Fire and Emergency (FENZ) has confirmed that its Marlborough South zone will move into a prohibited fire season from 8am Wednesday.

This zone covers land south of the Wairau River, including the flat land from the eastern side of SH1 between Tuamarina and Raringi, except the Royal New Zealand Airforce land at Woodbourne.

The region north of the Wairau would also move into a restricted season, meaning permits were required for all open fires.

Permits that had been issued for open fires in parts of Marlborough that are moving into a prohibited fire season would be voided once the shift happens.

FENZ district manager Grant Haywood said the top of the south was experiencing high fire danger due to the hot and dry weather.

“Fires will start and spread very easily and will be more challenging for our fire-fighters to contain and put out in these conditions,” he said.

“If anyone sees signs of smoke, please call 111 immediately.”

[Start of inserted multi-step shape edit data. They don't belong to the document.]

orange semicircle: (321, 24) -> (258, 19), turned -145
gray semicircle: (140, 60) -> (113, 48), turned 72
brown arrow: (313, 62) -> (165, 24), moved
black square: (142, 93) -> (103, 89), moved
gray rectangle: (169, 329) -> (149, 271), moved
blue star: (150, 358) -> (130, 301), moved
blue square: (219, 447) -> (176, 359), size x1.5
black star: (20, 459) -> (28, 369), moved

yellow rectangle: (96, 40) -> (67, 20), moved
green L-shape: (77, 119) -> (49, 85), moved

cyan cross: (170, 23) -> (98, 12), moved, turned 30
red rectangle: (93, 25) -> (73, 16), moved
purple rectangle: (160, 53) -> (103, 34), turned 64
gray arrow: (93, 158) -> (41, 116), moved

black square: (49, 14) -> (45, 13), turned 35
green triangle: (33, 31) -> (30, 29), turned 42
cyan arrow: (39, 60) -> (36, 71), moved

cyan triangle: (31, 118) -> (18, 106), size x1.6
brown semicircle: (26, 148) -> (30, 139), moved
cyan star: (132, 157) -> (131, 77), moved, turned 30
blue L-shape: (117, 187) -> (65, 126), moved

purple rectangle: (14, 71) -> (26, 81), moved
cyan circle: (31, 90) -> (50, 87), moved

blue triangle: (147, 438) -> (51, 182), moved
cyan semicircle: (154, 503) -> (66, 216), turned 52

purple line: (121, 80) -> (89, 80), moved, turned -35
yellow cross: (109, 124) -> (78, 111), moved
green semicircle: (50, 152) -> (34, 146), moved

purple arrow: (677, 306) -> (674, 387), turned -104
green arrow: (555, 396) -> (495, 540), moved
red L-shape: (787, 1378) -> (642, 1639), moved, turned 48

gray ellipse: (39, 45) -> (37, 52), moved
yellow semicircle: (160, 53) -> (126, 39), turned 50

Fire restrictions were also being introduced further west with the Coastal, Waimea and Nelson North zones moving into a restricted season on Wednesday morning.

This covered Nelson, Richmond, Brightwater, Mapua, Motueka and stretched across to the Mt Arthur range in the west.

Most of the remaining areas of the Tasman district were already under a restricted fire season, leaving most of the top of the South Island under fire bans or restrictions.

Farmers, orchardists, contractors and forestry managers were being urged to check the sites of any old fires to ensure they were fully extinguished.

Holidaymakers and local residents had a part to play in helping prevent fires, Haywood said.

“[Monday’s] fire in the dunes at Tahunanui Beach showed just how quickly a fire can take hold, and how much damage it can cause,” he said.

“Ninety-seven percent of wildfires in New Zealand are caused by humans, and it only takes one spark.”

FENZ said activities like welding and grinding should not be carried out near dry vegetation.

Parking a car in long grass could also cause a fire if the hot exhaust came into contact with the grass.